Methods to reprogramme adult human somatic cells to produce induced pluripotent stem cells (iPSCs) and their differentiation into neurons have been optimized, presenting opportunities to investigate hard to access cell populations. Two new papers now combine iPSC technology with precision gene editing to better understand neuronal function and dysfunction.

Credit: Andrew Brookes/Cultura/Getty

CRISPR–Cas9 gene editing, in which the nuclease Cas9 is targeted by single-guide RNAs (sgRNAs) to a specific region of DNA, can be used to disrupt the function of individual genes and assess their biological roles. Gene editing can be applied in large-scale screens to investigate gene function. To date, these screens have usually been performed in cultured cancer or stem cell lines. However, many genes have multiple, cell type-specific roles, making it important to investigate their function in the cell type of interest.

To generate a neuronal genetic screening platform, Tian et al. used the ‘i3N’ iPSC cell line, which can be differentiated into a homogenous population of glutamatergic neurons. Here, the i3N cells were engineered to express the machinery necessary for CRISPR interference (CRISPRi), in which gene transcription is inhibited at target sites.

Tian et al. used the resulting ‘CRISPRi-i3N IPSCs’ to perform a systematic screen for cell survival genes. They transduced the cells with a library of sgRNAs targeting 2,325 different genes. After differentiating the cells, they measured the numbers of neurons (or non-differentiated iPSCs) expressing each sgRNA to determine the effects of gene knockdown on survival. They identified a set of genes essential for the survival of both cell types, as well as many neuron-specific or iPSC-specific ‘essential’ survival genes.

Tian et al. extended their strategy in several ways to provide further insights. Using single-cell RNA sequencing, they revealed both gene-specific and cell type-specific effects of gene knockdown on the transcriptomes of the affected cells. They also developed tools that allowed the temporal regulation of CRISPRi-meditated gene knockdown and incorporated CRISPRi- i3N IPSCs into a high-content array screening platform to assess the effects of gene knockdown on cell morphology.

There is widespread hope that iPSC technology will facilitate the investigation of human nervous system diseases, particularly given its capacity to generate isogenic human neuronal cell lines carrying mutations in disease-related genes of interest. In their study, Kwart et al. used CRISPR–Cas9 gene editing to generate a panel of isogenic iPSC cell lines carrying mutations linked to familial forms of Alzheimer disease (fAD) to investigate their common phenotypic effects.

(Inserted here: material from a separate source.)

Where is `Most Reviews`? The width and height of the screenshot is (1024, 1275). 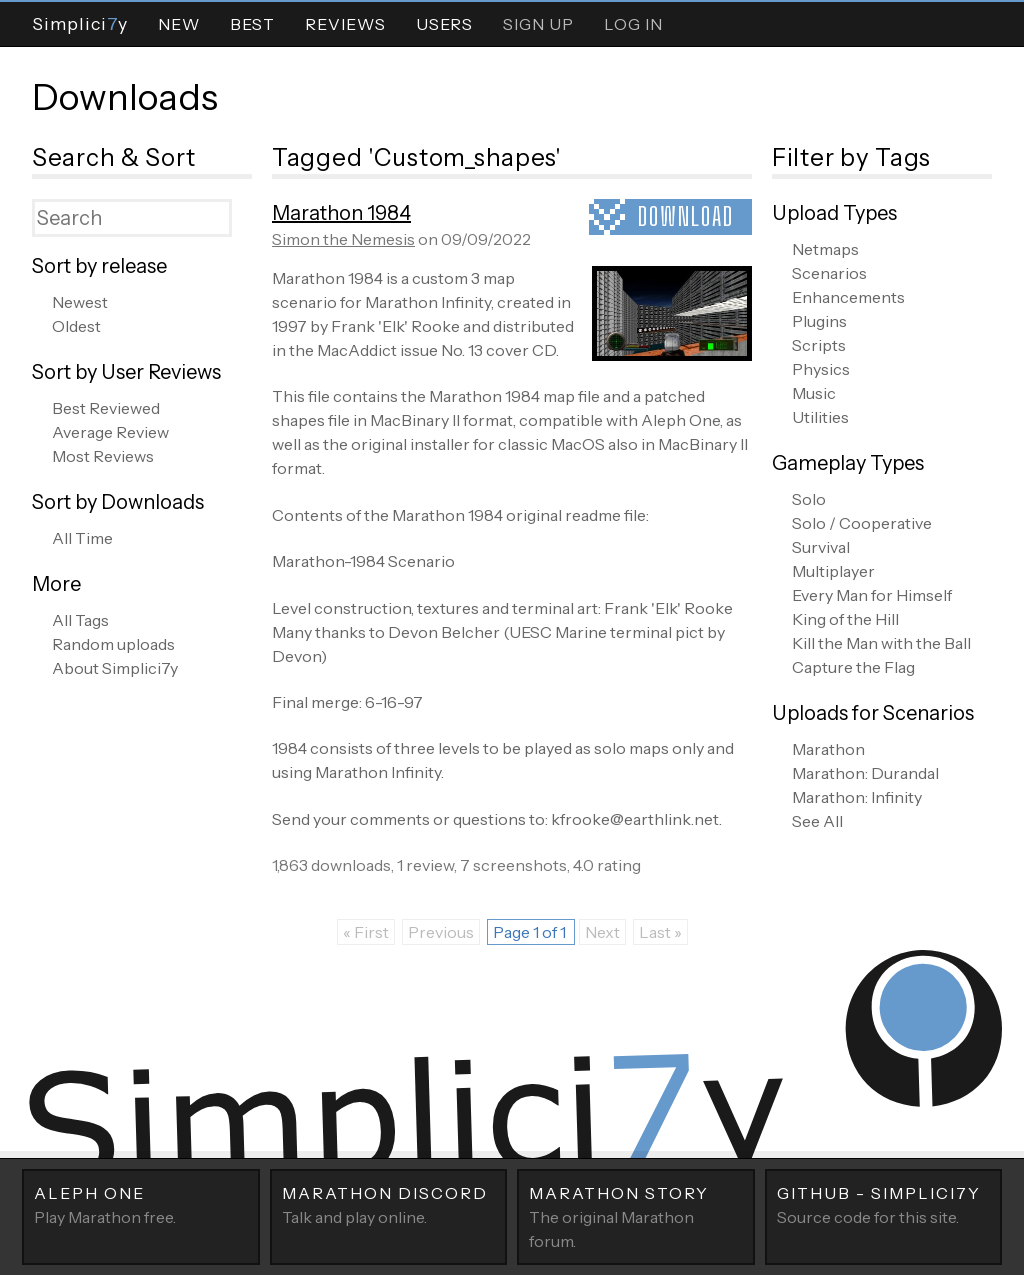 Most Reviews is located at coordinates (103, 456).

Many fAD cases are caused by mutations in genes involved in the metabolism of amyloid precursor protein (APP). Other studies have linked alterations in endocytic trafficking to the disease. Kwart et al. used gene editing to introduce seven different fAD mutations to human iPSCs, creating a public resource of isogenic mutant iPSC lines. Following their differentiation into cortical-like neurons, RNA sequencing was performed. This revealed a set of genes that were differentially expressed in all of the cell lines carrying mutations versus control lines, including a number of AD-related and endocytosis-related genes. Furthermore, immunostaining revealed that an increase in endosome size was a common feature of the mutant neurons.

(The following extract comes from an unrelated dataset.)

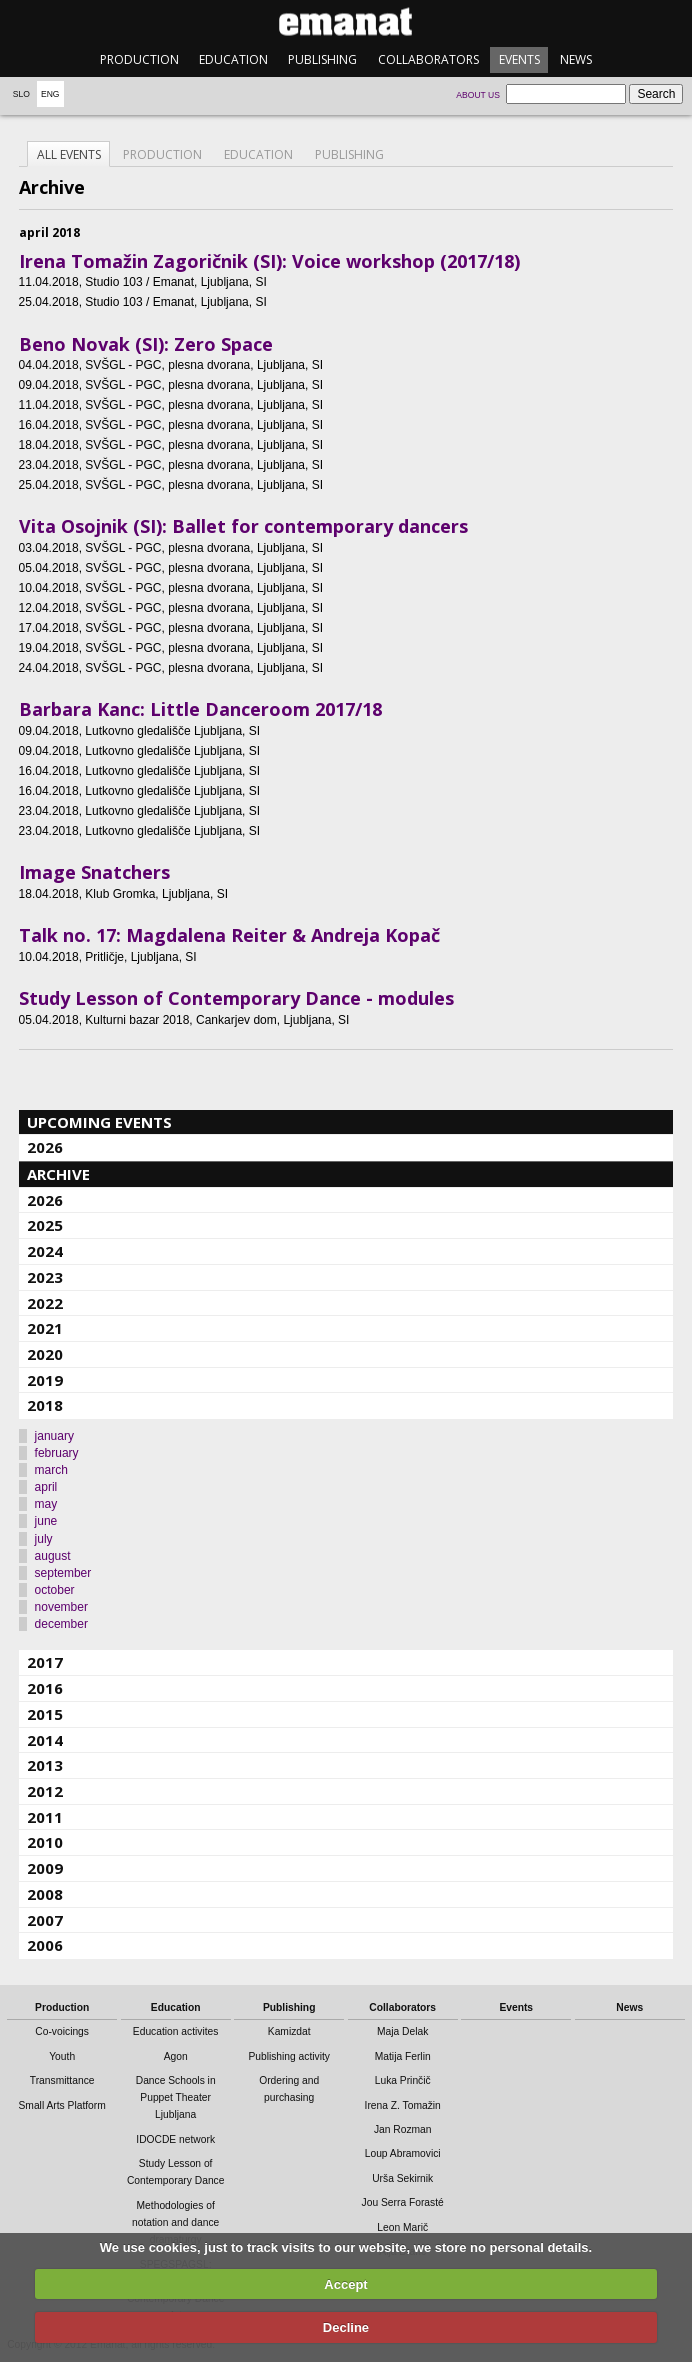 This screenshot has height=2362, width=692. Describe the element at coordinates (402, 2031) in the screenshot. I see `Maja Delak` at that location.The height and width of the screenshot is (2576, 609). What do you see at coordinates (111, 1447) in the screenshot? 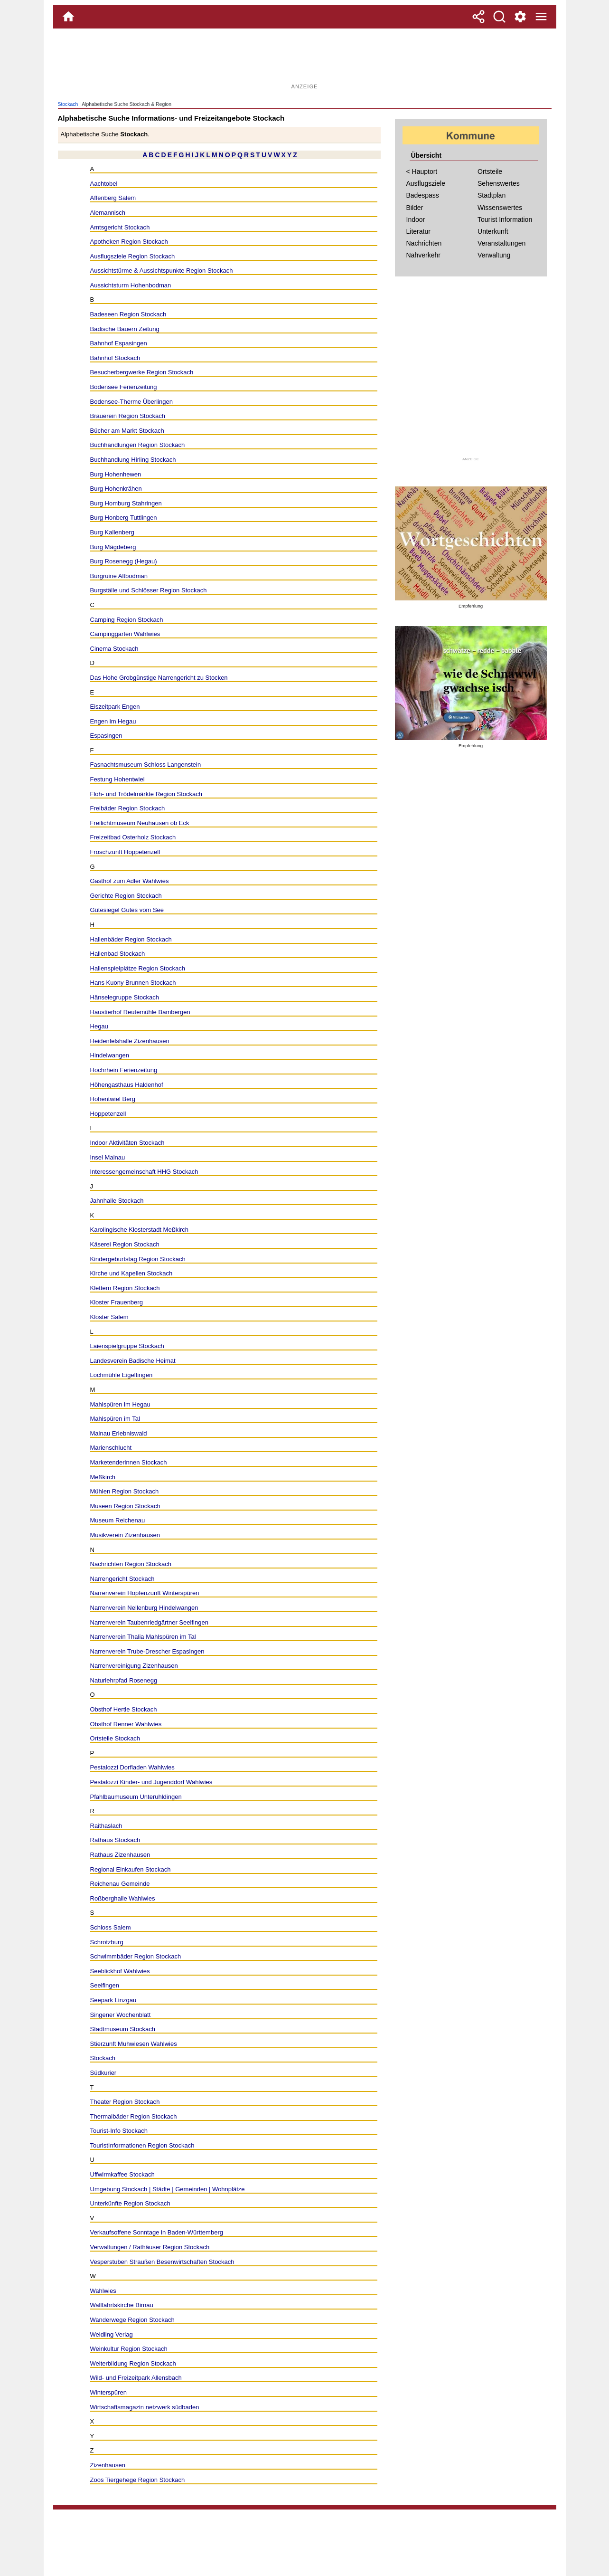
I see `Marienschlucht` at bounding box center [111, 1447].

Dysregulated APP processing alters the production of its cleavage products, including β C-terminal fragments (β-CTFs). Kwart et al. showed that the accumulation of β-CTFs in fAD mutant neurons correlated with endosomal size, consistent with a previously suggested role for these fragments in endocytic dysfunction. Indeed, endosomal enlargement in mutant neurons was prevented by the inhibition of one of the key enzymes involved in APP processing (β-secretase) and was promoted by the inhibition of the enzyme γ-secretase, which increases β-CTF levels.

i3N cells were engineered to express the machinery necessary for CRISPR interference (CRISPRi)

These studies illustrate the power of two recently developed biological tools to dissect the mechanisms at work in neuronal health and disease.